Data listing Block Start

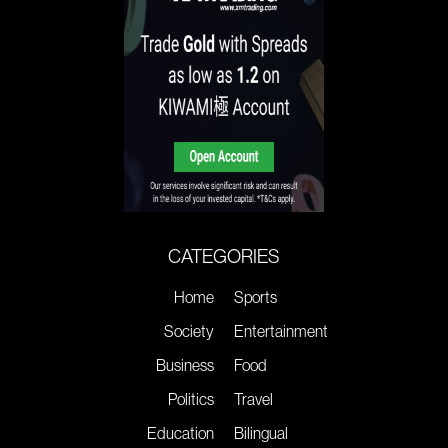
CATEGORIES
Home
Sports
Society
Entertainment
Business
Food
Politics
Travel
Education
Bilingual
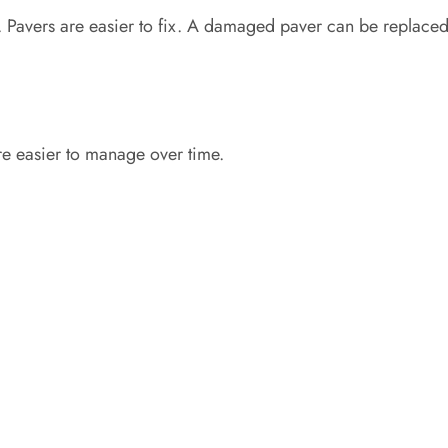
 Pavers are easier to fix. A damaged paver can be replaced
re easier to manage over time.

Data listing Block End

Task brief
The listing above must be printed again exactly, minus its pictures.

Task solution
CATEGORIES
Home
Sports
Society
Entertainment
Business
Food
Politics
Travel
Education
Bilingual
 Pavers are easier to fix. A damaged paver can be replaced
re easier to manage over time.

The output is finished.